The acetabular transverse posterior wall fracture, a classic type of associated acetabular fractures and complex intra-articular fractures[1, 3], is usually caused by strong violence, which would inevitably involve both anterior and posterior column. Therefore, timely open reduction and firm fixation are required to restore the integrity of the articular surface and the matching relationship between the acetabulum and femoral head. Previous studies[13-16] have tried varieties of internal fixations, double-column plates or plates combined with lag screws, etc., to treat the acetabular fractures. However, the optimal treatment remained controversial. Some of them[13, 14] showed that double-column plates were superior to the single-column plate with lag screws in terms of the biomechanical stability, while one study[16] demonstrated that plate combined with lag screws seems non-inferior to the double plates with regards to the biomechanical stability, and could significantly reduce the surgical trauma and blood loss compared with double plate fixation.

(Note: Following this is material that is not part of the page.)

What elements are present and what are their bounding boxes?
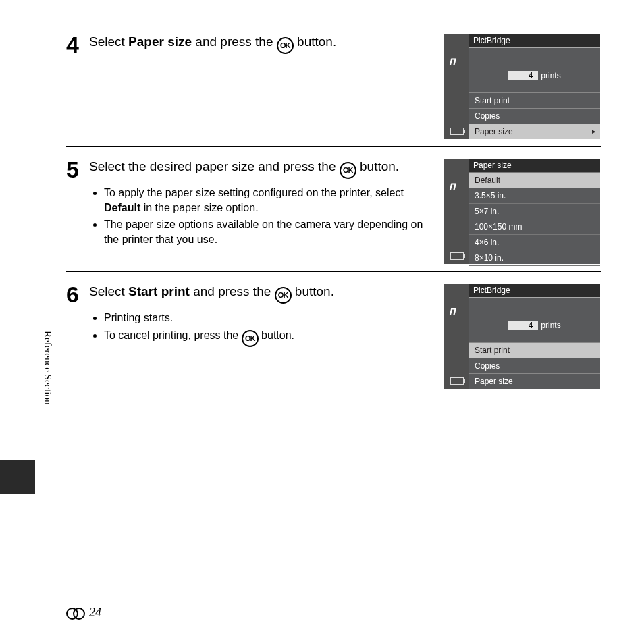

In recent years, though sparse research, the locking plate has emerged as a novel way in the treatment of acetabular fracture due to its superiorities in angular stability and unicortical screw fixation. On this basis, we previously have designed a novel anatomical locking guidance plate based on the acetabular morphology of Chinese patients, which was reported to show promising efficacy in the treatment of acetabular fracture from a small sample[6]. But no direct comparison is available between our newly-designed plate and traditional plate in treating the ATPWF so far.
In this study, we aimed to simulate the mechanical behavior of the APTWF and compare two traditional fixations with our novel plate for fracture stabilization using a finite element analysis. Moreover, series of increasing loading force (200N, 400N and600N) were applied to better mimic the early partial or full weight-bearing loading.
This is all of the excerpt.